Des anges sur la pointe d'une aiguille : À la fin du mois de février 1969, Igor Makartsev, le rédacteur en chef de la Pravda des travailleurs, quotidien du comité central du Parti communiste de l'Union soviétique, s'écroule devant le Kremlin, victime d'un infarctus. A l'origine de ce malaise, un samizdat déposé par un inconnu dans son bureau. Ecrit dans le sillage du printemps de Prague, et d'abord diffusé sous forme de samizdat, ce roman montre comment l'URSS, à peine délivrée de la tyrannie stalinienne, se trouve progressivement soumise à l'autorité du KGB. Roman traduit du russe par Marilyne Fellous.
Patrick Raynal
Lecture Politique
" Des anges sur la pointe d'aiguille "
Une minute avant de s'écrouler en pleine rue, victime d'un infarctus, le 26 février 1969, Igor Makartsev, rédacteur en chef de la Pravda des travailleurs, était un homme à la fois comblé et inquiet. Comblé comme peut l'être un homme de cinquante-sept ans, bien installé sur la trajectoire ascendante d'une carrière habilement menée, qui l'a déjà porté sans encombre vers un poste envié bénéficiant de tous les avantages de la nomenklatura et qui, suprême consécration, est en train de lui assurer, dans un fauteuil, une élection au Comité central du Parti. Inquiet comme se doit de l'être un apparatchik qui a laissée dans ses tiroirs un manuscrit étrange, un samizdat a n'en a pas douter, manifestement déposé sur son bureau par un inconnu mal intentionné. Le texte se présente sous l'aspect d'une traduction des récits de voyage en Russie du marquis de Custine qui, bien que rédigés en 1839, se lisent, cent trente ans après, comme un brillante critique du régime soviétique. Non seulement l'irruption mystérieuse de ce manuscrit sulfureux sur le bureau du rédac chef de l'organe officiel des travailleurs est en elle-même dangereuse, mais sa lecture ébranle si profondément la foi marxiste-léniniste du futur membre du Comité central du Parti communiste de l'Union soviétique, qu'il en a des hallucinations : au cours d'une nuit de lecture fiévreuse, il voit Custine, en costume d'époque, lui apparaître et s'installer dans un fauteuil pour commenter son texte avec lui…

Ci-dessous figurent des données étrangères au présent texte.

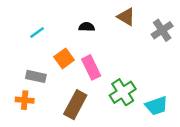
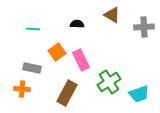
gray cross: (162, 30) -> (144, 27), turned 30
cyan line: (37, 33) -> (33, 29), turned 40

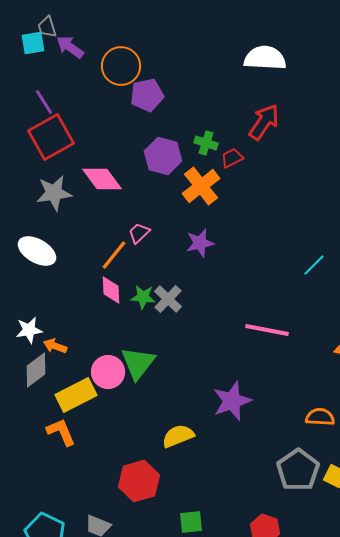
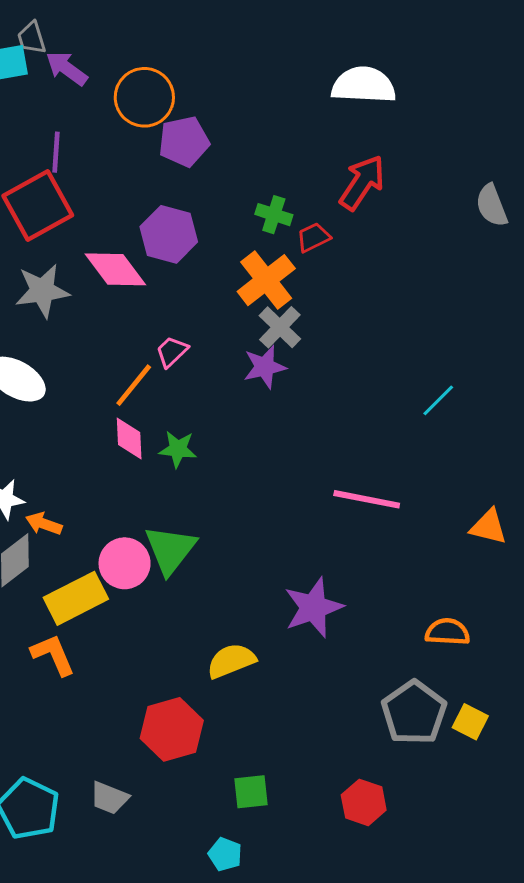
purple line: (44, 102) -> (56, 152), moved, turned 36
purple hexagon: (163, 156) -> (169, 234), moved
gray cross: (168, 299) -> (280, 327), moved

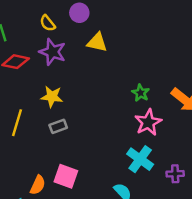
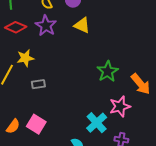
green star: (141, 93) -> (108, 71), size x1.5
yellow star: (52, 97) -> (25, 58), moved, turned -30
pink star: (148, 122) -> (120, 106), moved

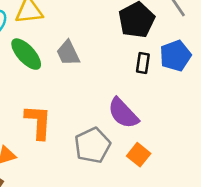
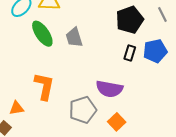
purple semicircle: (123, 113) -> (109, 89), turned -44

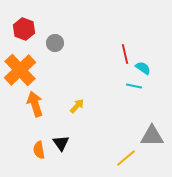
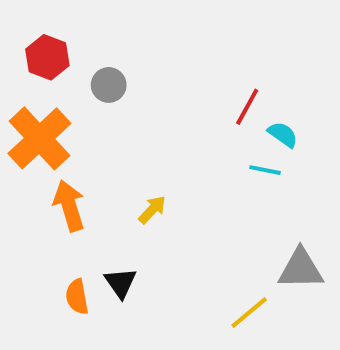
red line: (125, 54) -> (247, 107), turned 42

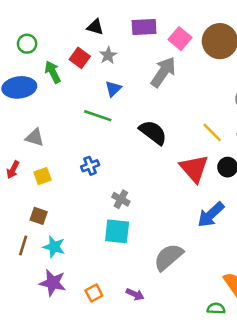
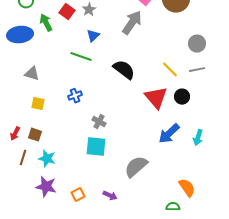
red arrow: (13, 170) -> (15, 134), moved
yellow square: (42, 176) -> (38, 104), turned 32

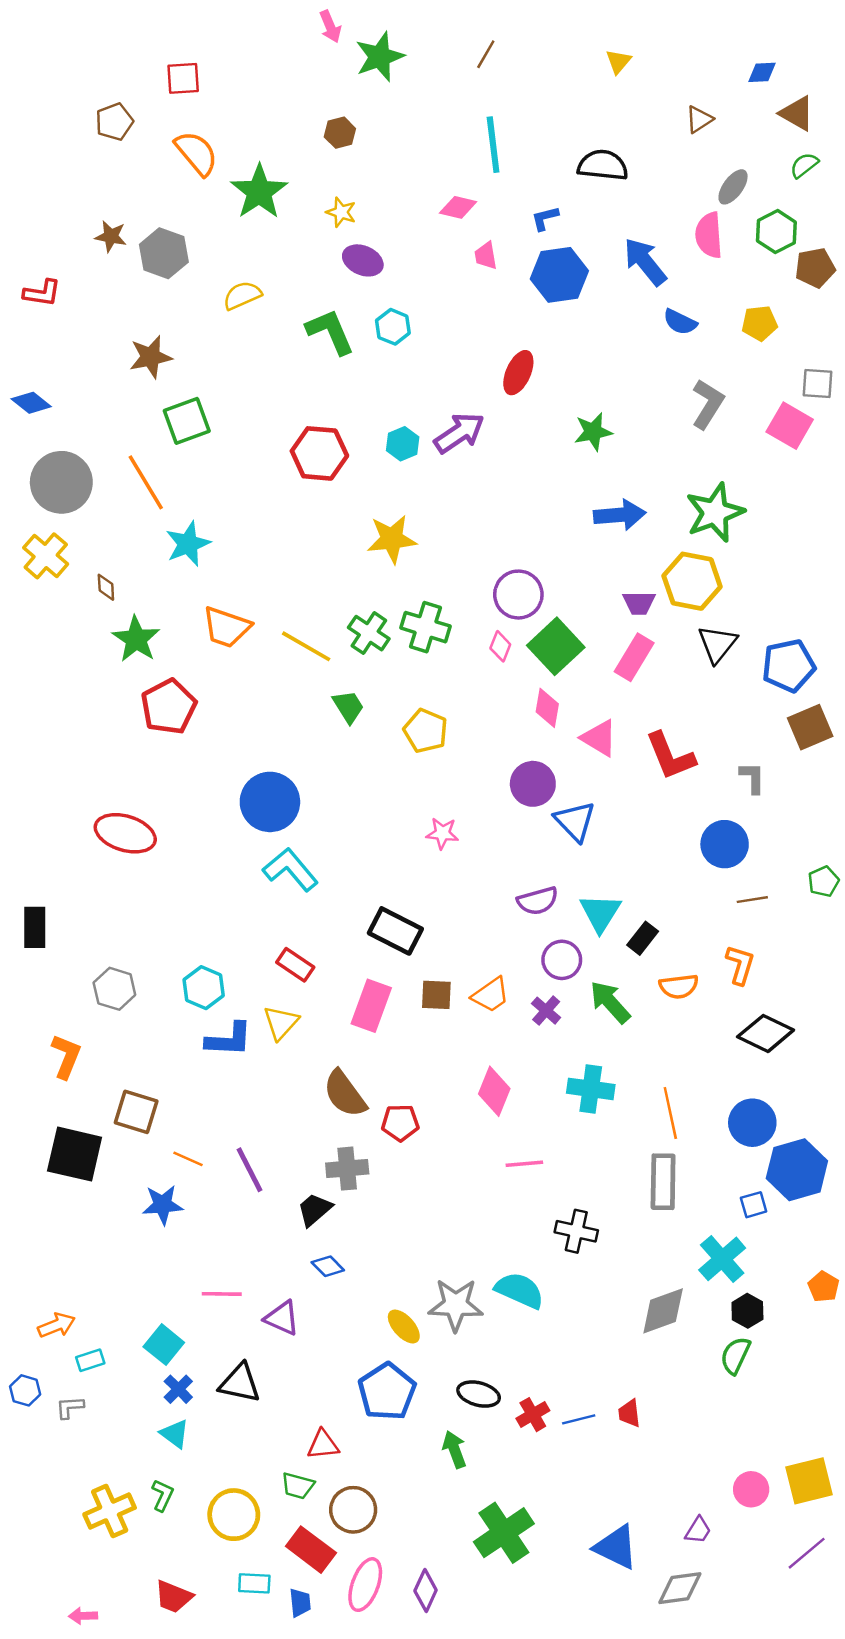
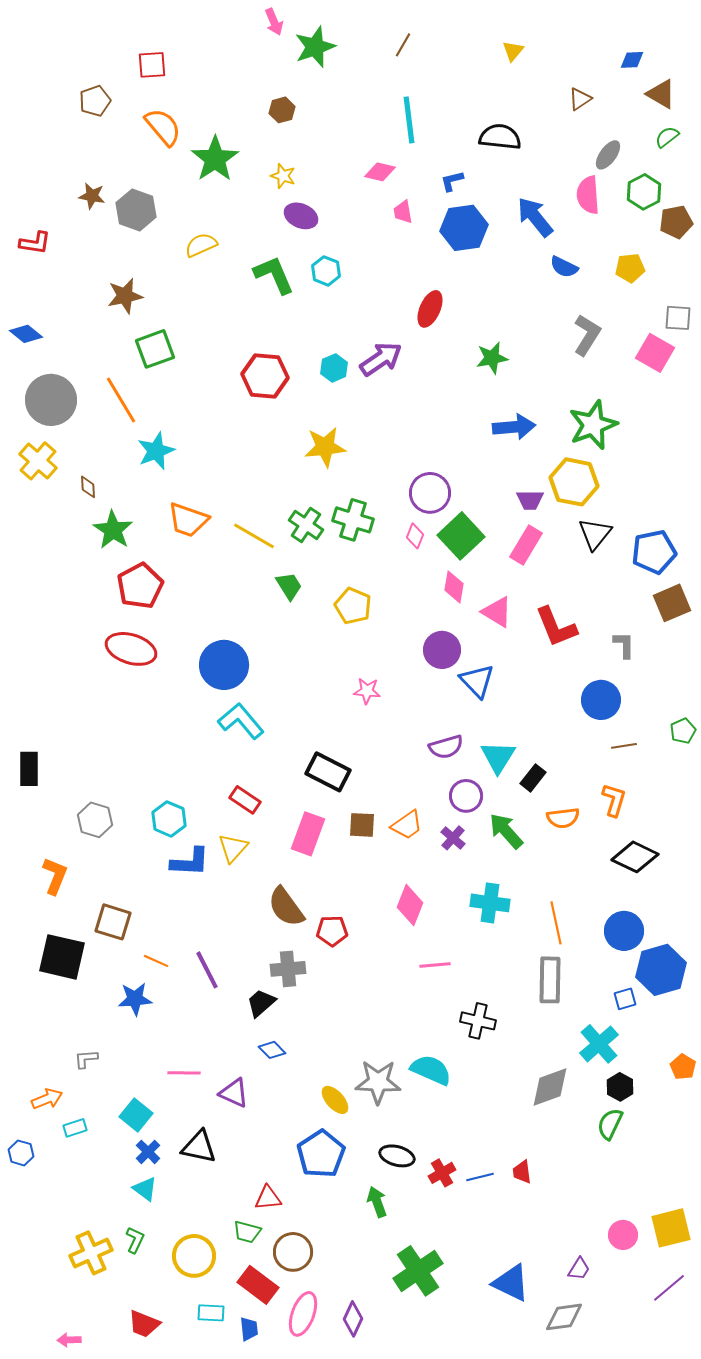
red ellipse: (125, 833) -> (131, 649), moved
gray L-shape: (70, 1407) -> (86, 1059), moved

Ecrit et publié sous le manteau en Union soviétique entre 1969 et 1976, Des anges sur la pointe d'une aiguille est, lui, un authentique samizdat ; une de ces œuvres fantômes qui se sont longtemps propagées sans jamais exister et qui, voyageant de main en main sous le couvert d'une clandestinité souvent précaire, ont du maintenir, en dépit du risque de déportation, l'honneur et la liberté de la littérature russe. Mais, ni le jugement de Soljenitsyne, qui le considère comme " essentiel ", ni celui de l'Unesco, qui l'a consacré meilleur ouvrage contemporain traduit, ne suffirent à expliquer le frémissement qui s'empare du lecteur dès les premières pages des Anges… Entrer dans le roman de Iouri Droujnikov, écrivain reconnu et dissident notoire émigré depuis aux Etats-Unis, le condamne illico à un nouveau et long voyage dans l'imaginaire imprévisible d'un peuple plus que tout autre expert dans l'art de restituer sa propre histoire dans des romans où, et c'est le moins qu'on puisse dire, il ne cherche jamais à se donner un beau rôle.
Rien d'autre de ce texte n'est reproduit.